Exercise aim
Quote the lines of the data below verbatim, beginning at the line that contains "Target: colon. Reply" and ending at the last line, both included, and excluding pictures.

Provided records
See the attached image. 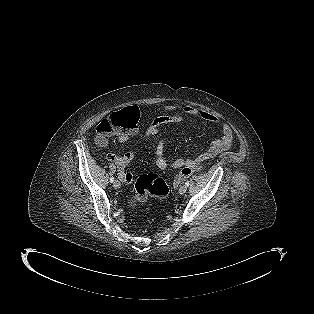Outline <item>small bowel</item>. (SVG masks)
Returning a JSON list of instances; mask_svg holds the SVG:
<instances>
[{
    "label": "small bowel",
    "mask_w": 314,
    "mask_h": 314,
    "mask_svg": "<svg viewBox=\"0 0 314 314\" xmlns=\"http://www.w3.org/2000/svg\"><path fill=\"white\" fill-rule=\"evenodd\" d=\"M185 117H199L203 120L217 125L221 131V137L211 142L207 150L199 154L194 159L177 158L172 163V166L174 168H182L185 166L195 165L197 162L211 159L230 148L233 139V133L230 125L221 122L217 117L210 113L199 111L192 107H185L182 110H175L173 108L166 109L163 114L157 116L152 120V122L145 131V136L147 138H150L156 135L163 126L179 123ZM137 133L138 130L136 129L130 133L119 134L117 138L120 142L125 143L128 142L130 138ZM96 142L100 147H105L108 144V139L99 140L98 138H96ZM166 142V138H162L153 145L156 156V165L161 170H165L168 167V161L165 158ZM106 157L109 161L115 163L118 166L121 171L120 177L124 182L128 183L132 180V175L130 173L124 172L125 167L134 159V153L132 151H128L122 156H118L114 153H108Z\"/></svg>",
    "instance_id": "obj_1"
}]
</instances>
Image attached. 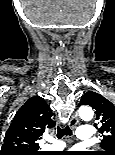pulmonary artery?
Returning a JSON list of instances; mask_svg holds the SVG:
<instances>
[{"label":"pulmonary artery","instance_id":"pulmonary-artery-1","mask_svg":"<svg viewBox=\"0 0 115 155\" xmlns=\"http://www.w3.org/2000/svg\"><path fill=\"white\" fill-rule=\"evenodd\" d=\"M76 137L84 142L91 141L93 139V129L89 126H80L76 131ZM65 147V143L58 141L55 146L50 149L60 150Z\"/></svg>","mask_w":115,"mask_h":155}]
</instances>
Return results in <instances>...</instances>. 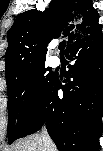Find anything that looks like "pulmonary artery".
Instances as JSON below:
<instances>
[{"label":"pulmonary artery","mask_w":103,"mask_h":151,"mask_svg":"<svg viewBox=\"0 0 103 151\" xmlns=\"http://www.w3.org/2000/svg\"><path fill=\"white\" fill-rule=\"evenodd\" d=\"M52 64L57 65V60L55 58L52 60Z\"/></svg>","instance_id":"1"}]
</instances>
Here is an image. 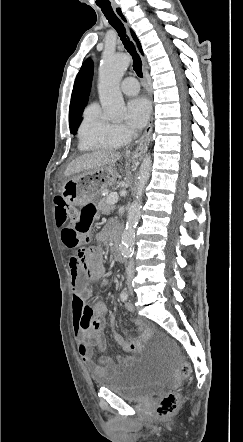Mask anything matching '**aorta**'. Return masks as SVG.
Returning <instances> with one entry per match:
<instances>
[{
    "label": "aorta",
    "mask_w": 243,
    "mask_h": 442,
    "mask_svg": "<svg viewBox=\"0 0 243 442\" xmlns=\"http://www.w3.org/2000/svg\"><path fill=\"white\" fill-rule=\"evenodd\" d=\"M129 66L125 54L106 55L99 68V94L106 115L109 118H121L125 113V103L119 89V82ZM151 157L146 155L141 163L135 199L128 208L127 222L121 236L120 252L124 257H131L134 249L135 228L141 215V199L150 177Z\"/></svg>",
    "instance_id": "aorta-1"
}]
</instances>
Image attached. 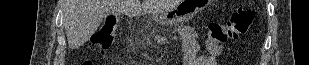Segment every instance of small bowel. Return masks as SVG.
<instances>
[{"mask_svg":"<svg viewBox=\"0 0 309 65\" xmlns=\"http://www.w3.org/2000/svg\"><path fill=\"white\" fill-rule=\"evenodd\" d=\"M207 54H198L200 43L196 32L193 29H187L183 37L185 48L184 65H217V58L224 52V46L217 42L204 41Z\"/></svg>","mask_w":309,"mask_h":65,"instance_id":"c3829d8e","label":"small bowel"}]
</instances>
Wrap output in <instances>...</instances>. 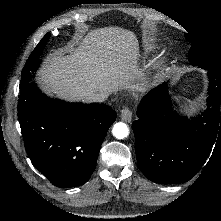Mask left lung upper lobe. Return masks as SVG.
I'll list each match as a JSON object with an SVG mask.
<instances>
[{
    "label": "left lung upper lobe",
    "mask_w": 221,
    "mask_h": 221,
    "mask_svg": "<svg viewBox=\"0 0 221 221\" xmlns=\"http://www.w3.org/2000/svg\"><path fill=\"white\" fill-rule=\"evenodd\" d=\"M186 39L192 43V47L189 50V61L195 65L199 66L200 68L206 69V70H212V67L210 65V62L204 52V50L195 43L189 35L185 34Z\"/></svg>",
    "instance_id": "obj_1"
}]
</instances>
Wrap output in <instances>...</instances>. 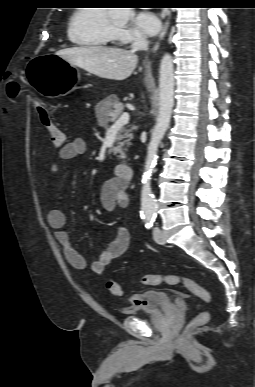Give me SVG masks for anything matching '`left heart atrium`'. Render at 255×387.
Wrapping results in <instances>:
<instances>
[{
    "mask_svg": "<svg viewBox=\"0 0 255 387\" xmlns=\"http://www.w3.org/2000/svg\"><path fill=\"white\" fill-rule=\"evenodd\" d=\"M133 22L136 30L146 36H154L161 29V21L152 12L144 11L137 13Z\"/></svg>",
    "mask_w": 255,
    "mask_h": 387,
    "instance_id": "1",
    "label": "left heart atrium"
}]
</instances>
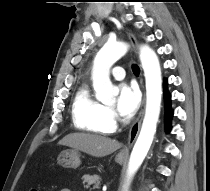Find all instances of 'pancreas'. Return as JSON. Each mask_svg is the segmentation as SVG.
Returning <instances> with one entry per match:
<instances>
[{
    "label": "pancreas",
    "mask_w": 210,
    "mask_h": 191,
    "mask_svg": "<svg viewBox=\"0 0 210 191\" xmlns=\"http://www.w3.org/2000/svg\"><path fill=\"white\" fill-rule=\"evenodd\" d=\"M82 180H83V184L86 188H91V189H99L100 188L101 178L98 175L90 176L87 174L82 177Z\"/></svg>",
    "instance_id": "obj_1"
}]
</instances>
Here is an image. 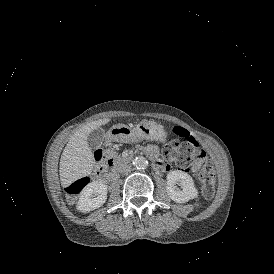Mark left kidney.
Here are the masks:
<instances>
[{
    "label": "left kidney",
    "mask_w": 274,
    "mask_h": 274,
    "mask_svg": "<svg viewBox=\"0 0 274 274\" xmlns=\"http://www.w3.org/2000/svg\"><path fill=\"white\" fill-rule=\"evenodd\" d=\"M181 186L180 190L176 185ZM166 192L176 203H185L198 196L192 177L186 172L175 170L167 174Z\"/></svg>",
    "instance_id": "5707ae66"
}]
</instances>
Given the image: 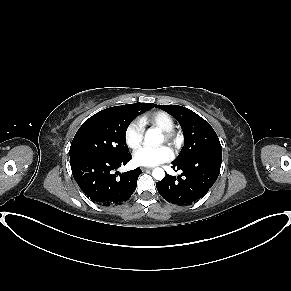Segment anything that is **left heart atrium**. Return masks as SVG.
<instances>
[{"label": "left heart atrium", "mask_w": 291, "mask_h": 291, "mask_svg": "<svg viewBox=\"0 0 291 291\" xmlns=\"http://www.w3.org/2000/svg\"><path fill=\"white\" fill-rule=\"evenodd\" d=\"M173 157L172 151L166 146H141L133 153V160L137 165L152 167L164 163Z\"/></svg>", "instance_id": "obj_1"}]
</instances>
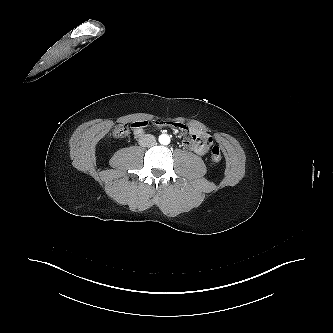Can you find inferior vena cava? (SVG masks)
<instances>
[{
    "label": "inferior vena cava",
    "instance_id": "602c4592",
    "mask_svg": "<svg viewBox=\"0 0 333 333\" xmlns=\"http://www.w3.org/2000/svg\"><path fill=\"white\" fill-rule=\"evenodd\" d=\"M156 139L151 134H145L144 136L140 137L139 145L142 147H150L155 145Z\"/></svg>",
    "mask_w": 333,
    "mask_h": 333
}]
</instances>
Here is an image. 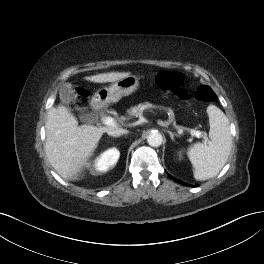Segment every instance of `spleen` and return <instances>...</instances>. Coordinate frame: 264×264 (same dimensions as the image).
<instances>
[{"mask_svg":"<svg viewBox=\"0 0 264 264\" xmlns=\"http://www.w3.org/2000/svg\"><path fill=\"white\" fill-rule=\"evenodd\" d=\"M210 141L195 143L188 148V157L194 168V178L199 181L216 176L224 167L232 147L229 120L215 105L207 107Z\"/></svg>","mask_w":264,"mask_h":264,"instance_id":"spleen-1","label":"spleen"}]
</instances>
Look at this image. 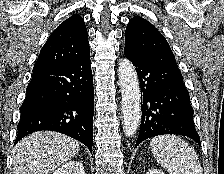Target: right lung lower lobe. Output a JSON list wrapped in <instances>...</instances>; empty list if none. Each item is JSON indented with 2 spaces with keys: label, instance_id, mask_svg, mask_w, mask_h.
Segmentation results:
<instances>
[{
  "label": "right lung lower lobe",
  "instance_id": "right-lung-lower-lobe-1",
  "mask_svg": "<svg viewBox=\"0 0 224 174\" xmlns=\"http://www.w3.org/2000/svg\"><path fill=\"white\" fill-rule=\"evenodd\" d=\"M93 92L90 56L34 71L21 106L15 143L35 131L50 130L66 134L92 151Z\"/></svg>",
  "mask_w": 224,
  "mask_h": 174
}]
</instances>
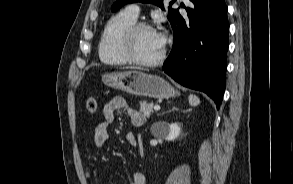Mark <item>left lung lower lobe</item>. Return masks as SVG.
I'll list each match as a JSON object with an SVG mask.
<instances>
[{
  "instance_id": "0a47b994",
  "label": "left lung lower lobe",
  "mask_w": 293,
  "mask_h": 184,
  "mask_svg": "<svg viewBox=\"0 0 293 184\" xmlns=\"http://www.w3.org/2000/svg\"><path fill=\"white\" fill-rule=\"evenodd\" d=\"M187 14L174 10L173 48L163 70L181 85L205 92L217 108L223 99L229 23L224 0H189Z\"/></svg>"
}]
</instances>
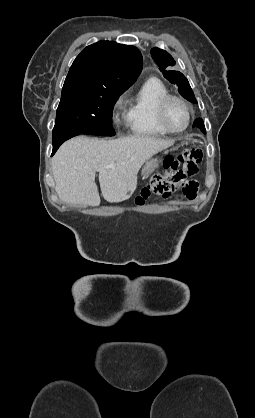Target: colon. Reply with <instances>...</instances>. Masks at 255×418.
Returning a JSON list of instances; mask_svg holds the SVG:
<instances>
[{
	"mask_svg": "<svg viewBox=\"0 0 255 418\" xmlns=\"http://www.w3.org/2000/svg\"><path fill=\"white\" fill-rule=\"evenodd\" d=\"M201 160L202 152L197 148L184 149L177 156L167 157L164 161V173L151 177L135 197L134 204L143 206L154 195L167 196L178 189L188 199H194L198 184L192 177L198 172Z\"/></svg>",
	"mask_w": 255,
	"mask_h": 418,
	"instance_id": "colon-1",
	"label": "colon"
}]
</instances>
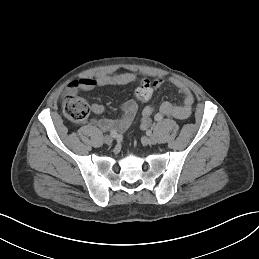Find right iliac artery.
Instances as JSON below:
<instances>
[{"instance_id": "1", "label": "right iliac artery", "mask_w": 259, "mask_h": 259, "mask_svg": "<svg viewBox=\"0 0 259 259\" xmlns=\"http://www.w3.org/2000/svg\"><path fill=\"white\" fill-rule=\"evenodd\" d=\"M110 135L113 137V138H116L117 137V133L115 131H111L110 132Z\"/></svg>"}]
</instances>
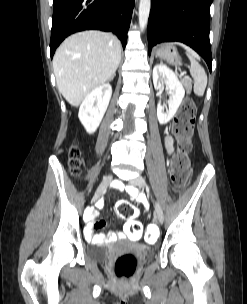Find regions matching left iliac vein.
Wrapping results in <instances>:
<instances>
[{"mask_svg":"<svg viewBox=\"0 0 247 304\" xmlns=\"http://www.w3.org/2000/svg\"><path fill=\"white\" fill-rule=\"evenodd\" d=\"M130 183L134 186L138 187H145L146 182L145 179L142 176H137L133 179L130 180ZM155 220L158 221L159 223H162L164 220V215H163V210L161 205L159 204L158 201L155 202Z\"/></svg>","mask_w":247,"mask_h":304,"instance_id":"4c4485c4","label":"left iliac vein"}]
</instances>
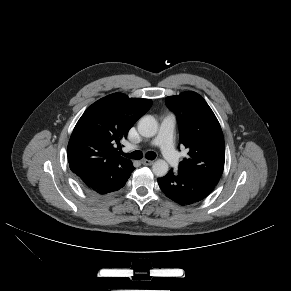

Output below
Target: colon. Reply with <instances>...</instances>. Masks at 255×418.
Returning a JSON list of instances; mask_svg holds the SVG:
<instances>
[{
	"mask_svg": "<svg viewBox=\"0 0 255 418\" xmlns=\"http://www.w3.org/2000/svg\"><path fill=\"white\" fill-rule=\"evenodd\" d=\"M201 160L202 152L197 148L184 149L177 156L167 157L164 161V173L151 177L135 197L134 204L143 206L154 195L167 196L178 189L188 199H194L198 184L192 177L198 172Z\"/></svg>",
	"mask_w": 255,
	"mask_h": 418,
	"instance_id": "colon-1",
	"label": "colon"
}]
</instances>
Find right iliac artery.
Instances as JSON below:
<instances>
[{"instance_id": "1", "label": "right iliac artery", "mask_w": 259, "mask_h": 259, "mask_svg": "<svg viewBox=\"0 0 259 259\" xmlns=\"http://www.w3.org/2000/svg\"><path fill=\"white\" fill-rule=\"evenodd\" d=\"M110 135L113 137V138H116L117 137V133L115 131H111L110 132Z\"/></svg>"}]
</instances>
Find regions matching left iliac vein.
Wrapping results in <instances>:
<instances>
[{"mask_svg":"<svg viewBox=\"0 0 247 304\" xmlns=\"http://www.w3.org/2000/svg\"><path fill=\"white\" fill-rule=\"evenodd\" d=\"M130 183L134 186L138 187H145L146 182L145 179L142 176H137L133 179L130 180ZM155 220L158 221L159 223H162L164 220V215H163V210L161 205L159 204L158 201L155 202Z\"/></svg>","mask_w":247,"mask_h":304,"instance_id":"4c4485c4","label":"left iliac vein"}]
</instances>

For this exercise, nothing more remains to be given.